If you want the multiplication to be well-defined, then you must have A ∩ B = 1. If g in A ∩ B, how do you know if g = g⋅1 or g = 1⋅g. In particular, you need some very serious compatibility conditions for A ∩ B and φ.
If you want to say that G, rather than just AB, is a semi-direct product, then obviously you need G = AB.
If you want AB to be a subgroup of G, then you must have A is normalized by B, since clearly A is normal in the group structure you define on AB. Assuming you want G to be a semi-direct product, then that means A is normal in G.

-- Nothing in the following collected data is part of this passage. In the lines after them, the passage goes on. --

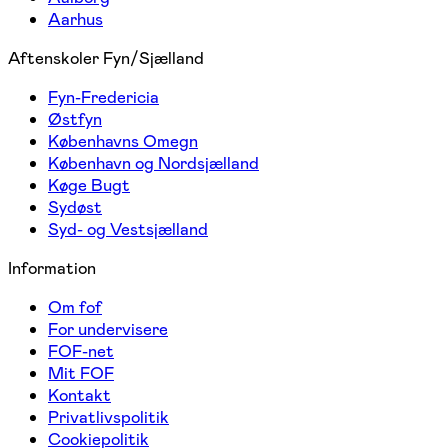
Aarhus
Aftenskoler Fyn/Sjælland
Fyn-Fredericia
Østfyn
Københavns Omegn
København og Nordsjælland
Køge Bugt
Sydøst
Syd- og Vestsjælland
Information
Om fof
For undervisere
FOF-net
Mit FOF
Kontakt
Privatlivspolitik
Cookiepolitik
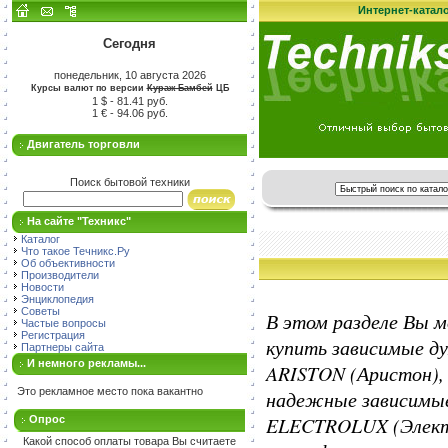
Интернет-катал
Сегодня
понедельник, 10 августа 2026
Курсы валют по версии
Кураж-Бамбей
ЦБ
1 $ - 81.41 руб.
1 € - 94.06 руб.
Двигатель торговли
Поиск бытовой техники
На сайте "Техникс"
Каталог
Что такое Течникс.Ру
Об объективности
Производители
Новости
Энциклопедия
Советы
В этом разделе Вы 
Частые вопросы
Регистрация
купить зависимые д
Партнеры сайта
И немного рекламы...
ARISTON (Аристон),
Это рекламное место пока вакантно
надежные зависимые
ELECTROLUX (Элект
Опрос
Какой способ оплаты товара Вы считаете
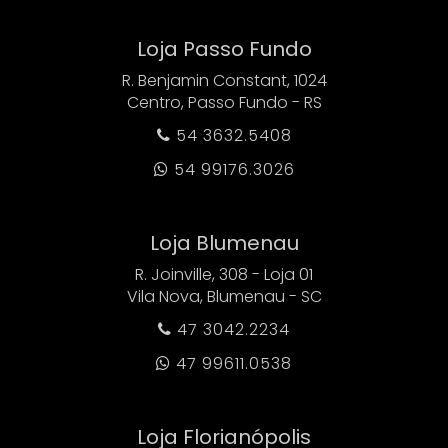
Loja Passo Fundo
R. Benjamin Constant, 1024
Centro, Passo Fundo - RS
54 3632.5408

54 99176.3026

Loja Blumenau
R. Joinville, 308 - Loja 01
Vila Nova, Blumenau - SC
47 3042.2234

47 99611.0538

Loja Florianópolis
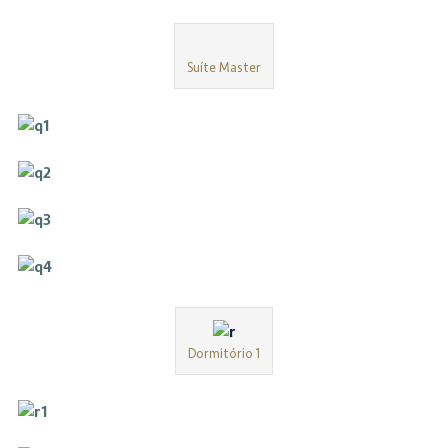
Suíte Master
Dormitório 1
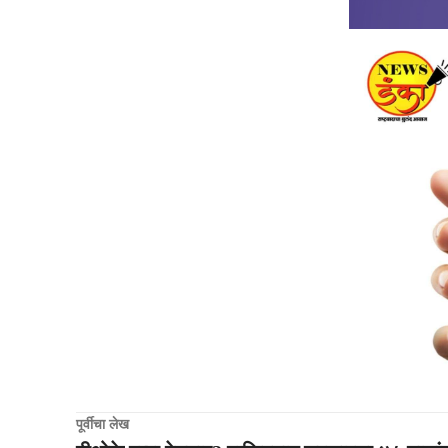
पूर्वीचा लेख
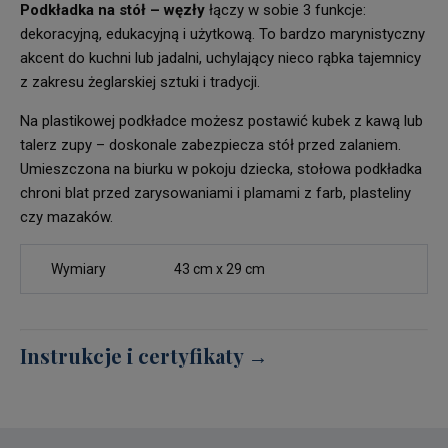
Podkładka na stół – węzły
łączy w sobie 3 funkcje:
dekoracyjną, edukacyjną i użytkową. To bardzo marynistyczny
akcent do kuchni lub jadalni, uchylający nieco rąbka tajemnicy
z zakresu żeglarskiej sztuki i tradycji.
Na plastikowej podkładce możesz postawić kubek z kawą lub
talerz zupy – doskonale zabezpiecza stół przed zalaniem.
Umieszczona na biurku w pokoju dziecka, stołowa podkładka
chroni blat przed zarysowaniami i plamami z farb, plasteliny
czy mazaków.
Wymiary
43 cm x 29 cm
Instrukcje i certyfikaty →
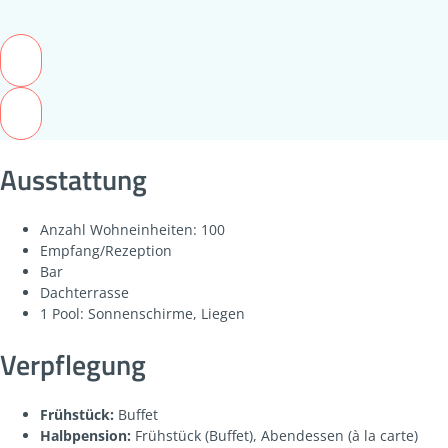
Ausstattung
Anzahl Wohneinheiten: 100
Empfang/Rezeption
Bar
Dachterrasse
1 Pool: Sonnenschirme, Liegen
Verpflegung
Frühstück:
Buffet
Halbpension:
Frühstück (Buffet), Abendessen (à la carte)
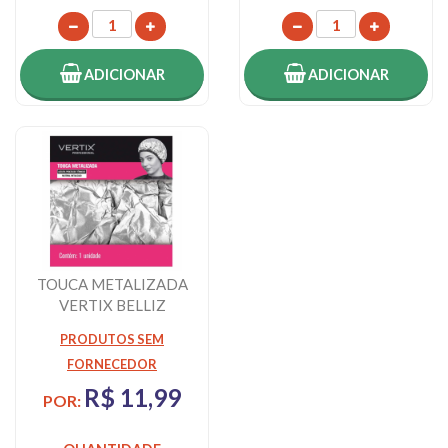
ADICIONAR
ADICIONAR
TOUCA METALIZADA
VERTIX BELLIZ
PRODUTOS SEM
FORNECEDOR
R$ 11,99
POR:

As a specific example, consider G to be the symmetric group on 3 points, and let A be generated by (1,2) and B be generated by (2,3). Let φ be the unique function (which happens to be a homomorphism) from B to Aut(A). Then AB = { (), (1,2), (2,3), (1,3,2) } has order 4, and the group law you define is well-defined since A ∩ B = 1, but it gives the group a very weird multiplication: (1,2)⋅(2,3) = (2,3)⋅(1,2) in the new AB. The subgroup generated by A and B is actually G itself, of order 6. So we've somehow defined a group of order 4 as a subset of a group of order 6, and Lagrange tells us we do not have a subgroup.
To see the problems with overlap, consider two Sylow 2-subgroups of the symmetric group of order 4. Letting φ be an isomorphism (spooky choice, eh), I think you'll find the multiplication is not well-defined on the set AB.